Иосиф Бродский: труды и дни
Шрифт:
— А может, дело было в прямоте? Англичане, прежде чем высказать мысль, всегда долго разминаются, долго разбегаются, подводят очень долго к сути высказывания всеми этими “я думаю”, “мне кажется”, “очевидно”, давая возможность слушателю подготовиться, переварить сказанное. Иосиф же с наскоку осыпал парадоксами, остротами, неожиданными умозаключениями, не дав передохнуть. Как же тут было угнаться за его мыслью?
— Да, да, совершенно верно. У него все было скомкано, сконцентрировано.

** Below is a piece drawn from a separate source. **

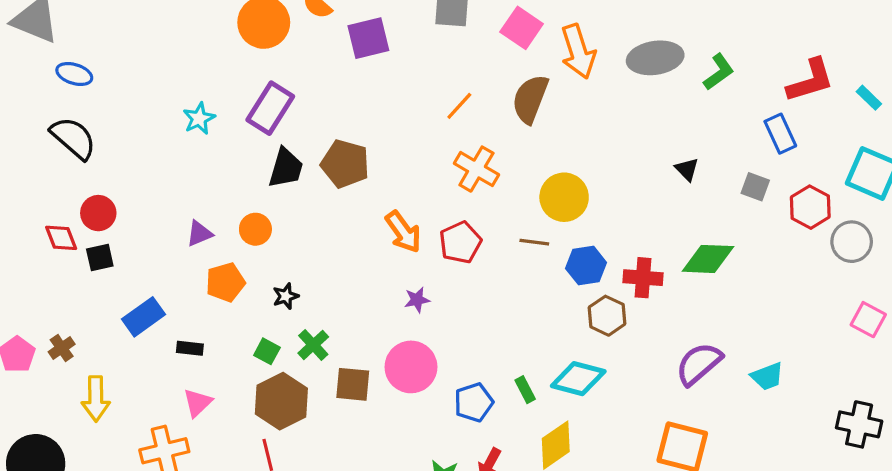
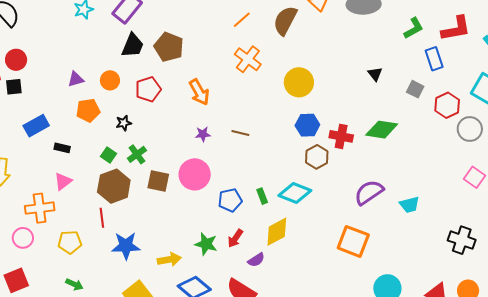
green L-shape: (719, 72) -> (414, 28), moved
red pentagon: (460, 242) -> (148, 89), moved
brown line: (534, 242) -> (240, 133), moved

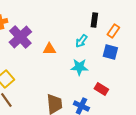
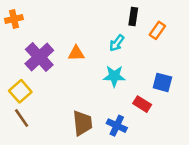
purple cross: (20, 37) -> (39, 57), moved
blue square: (110, 52) -> (162, 82), moved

Дело именно в этом.
—
— Он был поэт прямой, он не был заумный, как бывали поэты в старые времена, как Хлебников... В нем никакого Хлебникова не было... Я помню, кого он любил и кого не любил. Блока он не любил и Пастернака тоже нет. Только Ахматову и Цветаеву, я думаю. И Мандельштама.
— Хотя, как ни странно, первое не свое стихотворение, которое он мне прочел, было Пастернака.
— Интересно. Ему что-то все же нравилось? Что именно?
— Это была “Ночь”. Про летчика, ночной полет, звезды и творчество. У него была слабость к летчикам, он сам хотел когда-то летчиком стать. А строки о том, как летчик исчезает в тумане, “став крестиком на ткани/И меткой на белье”, сродни Иосифу.
— Когда говорил Пастернак, это была смесь полной чуши и гениальных вещей. Он был гениальный человек, он был то, что по-английски называется “genial”. По-русски нет такого слова.
— Вы думаете, что в Иосифе не было той широты, сердечности — не знаю, как еще перевести это “genial”. А мне в нем больше всего нравилась именно широта. То, что его никогда не занимали мелочи. И в нем ничего мелкого не было.
— Нет, мелкого нет. Мелочного не было. Но он часто презирал людей, например, не любил тех, кого считал плохими поэтами. Он не хотел заниматься непервоклассными людьми. Презрения в нем было сколько угодно. Это было, как вы знаете. Он не соперничал с другими, не говорил “Я лучше Рейна, я лучше Наймана, я хороший поэт, а он не хороший”. Но он хотел сверкать. Он хотел взойти на какую-то гору, добиться чего-то высокого, чего-то замечательного, чего-то почти чудесного. Это была его амбиция. Но не по отношению к людям. Не по отношению к другим. Он не хотел выставляться перед людьми — вот посмотрите на меня, я гений, а вы кто, вы ничтожества. Этого не было.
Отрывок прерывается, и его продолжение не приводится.